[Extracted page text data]
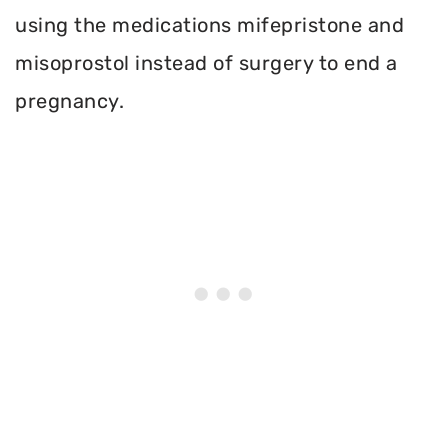
using the medications mifepristone and
misoprostol instead of surgery to end a
pregnancy.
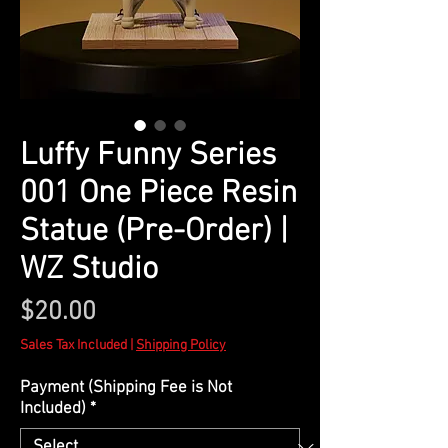
Luffy Funny Series
001 One Piece Resin
Statue (Pre-Order) |
WZ Studio
Price
$20.00
Sales Tax Included
|
Shipping Policy
Payment (Shipping Fee is Not
Included)
*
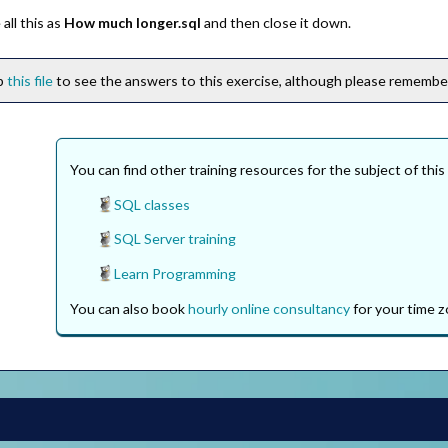
all this as
How much longer.sql
and then close it down.
ip
this file
to see the answers to this exercise, although please remember 
You can find other training resources for the subject of this
SQL classes
SQL Server training
Learn Programming
You can also book
hourly online consultancy
for your time z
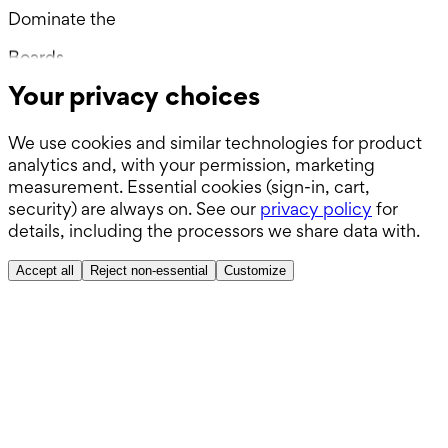
Dominate the
Wards.
Boards.
Your privacy choices
ABSITE.
We use cookies and similar technologies for product
analytics and, with your permission, marketing
measurement. Essential cookies (sign-in, cart,
security) are always on. See our
privacy policy
for
details, including the processors we share data with.
Accept all
Reject non-essential
Customize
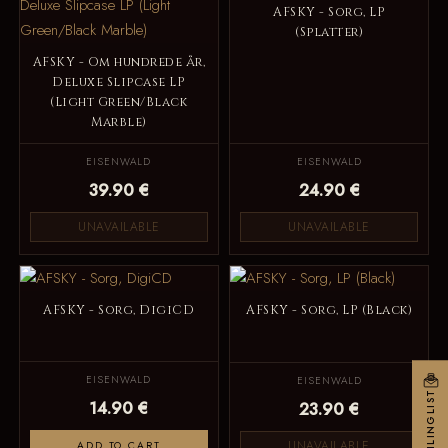
AFSKY - Sorg, LP
(Splatter)
AFSKY - Om hundrede år,
Deluxe Slipcase LP
(Light Green/Black
Marble)
EISENWALD
EISENWALD
39.90 €
24.90 €
UNAVAILABLE
UNAVAILABLE
AFSKY - Sorg, DigiCD
AFSKY - Sorg, LP (Black)
EISENWALD
EISENWALD
MAILINGLIST
14.90 €
23.90 €
UNAVAILABLE
ADD TO CART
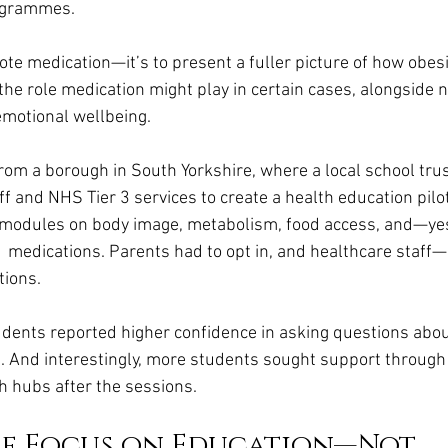
rogrammes.
ote medication—it’s to present a fuller picture of how obesi
he role medication might play in certain cases, alongside nu
 emotional wellbeing.
om a borough in South Yorkshire, where a local school tru
ff and NHS Tier 3 services to create a health education pilot
modules on body image, metabolism, food access, and—y
 medications. Parents had to opt in, and healthcare staff
tions.
udents reported higher confidence in asking questions abou
 And interestingly, more students sought support through
h hubs after the sessions.
he Focus on Education—Not 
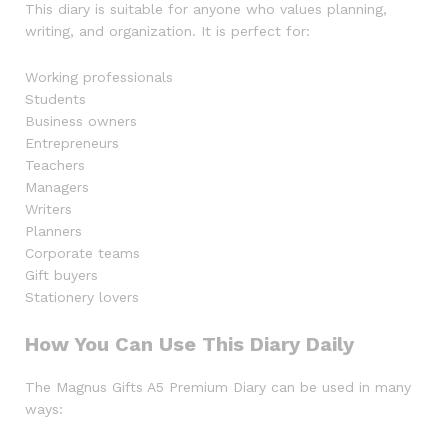
This diary is suitable for anyone who values planning,
writing, and organization. It is perfect for:
Working professionals
Students
Business owners
Entrepreneurs
Teachers
Managers
Writers
Planners
Corporate teams
Gift buyers
Stationery lovers
How You Can Use This Diary Daily
The Magnus Gifts A5 Premium Diary can be used in many
ways:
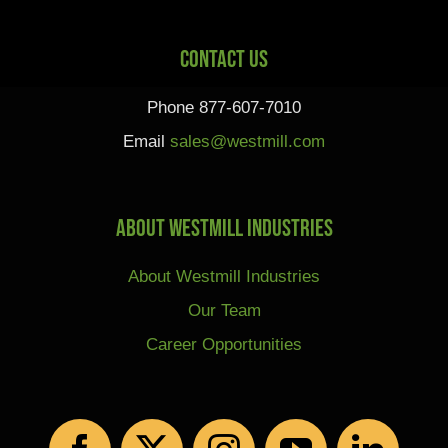
Contact Us
Phone 877-607-7010
Email
sales@westmill.com
About Westmill Industries
About Westmill Industries
Our Team
Career Opportunities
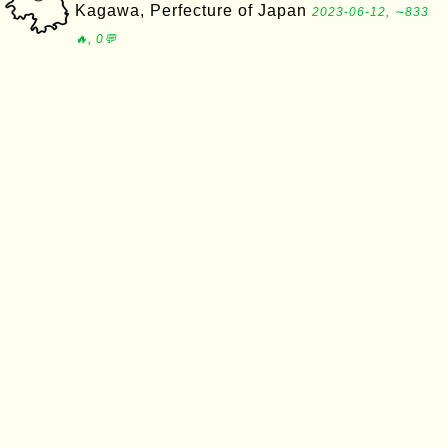
Kagawa, Perfecture of Japan
2023-06-12, ∼833
🔥, 0💬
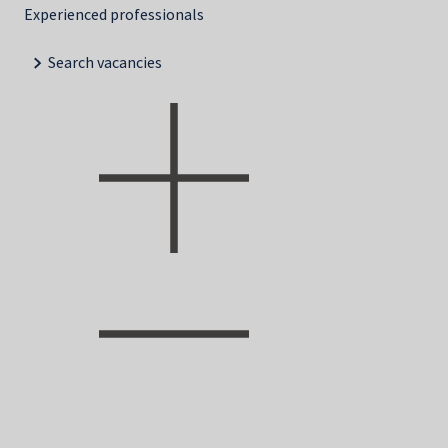
Experienced professionals
Search vacancies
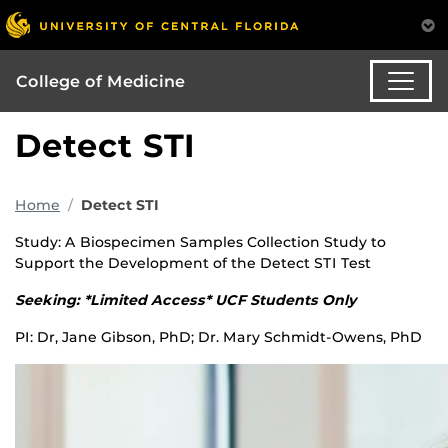
College of Medicine
Detect STI
Home
Detect STI
Study: A Biospecimen Samples Collection Study to
Support the Development of the Detect STI Test
Seeking: *Limited Access* UCF Students Only
PI: Dr, Jane Gibson, PhD; Dr. Mary Schmidt-Owens, PhD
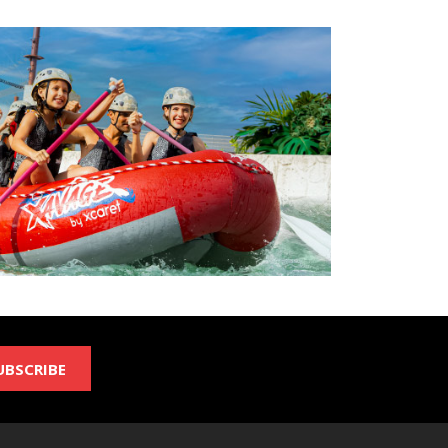
UBSCRIBE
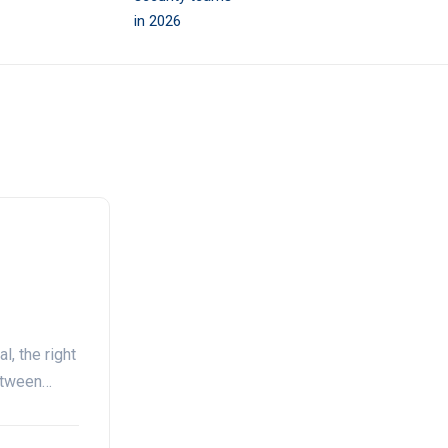
l, the right
between…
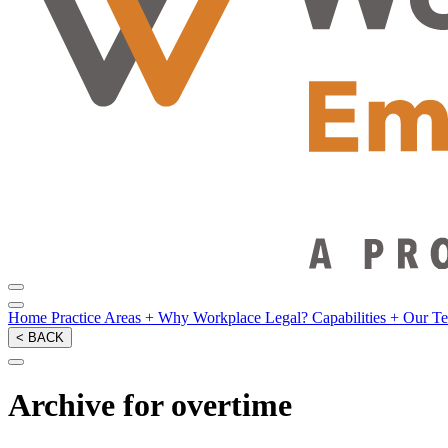
Home
Practice Areas
+
Why Workplace Legal?
Capabilities
+
Our T
< BACK
Archive for overtime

§ **WORK INSTRUCTION**: An exact copy of every line from the one containing "Why Workplace Legal?" through the last line of the entries is required; please add nothing.

§ **YOUR SOLUTION**:
Why Workplace Legal?
Capabilities
+
Our T
< BACK
Archive for overtime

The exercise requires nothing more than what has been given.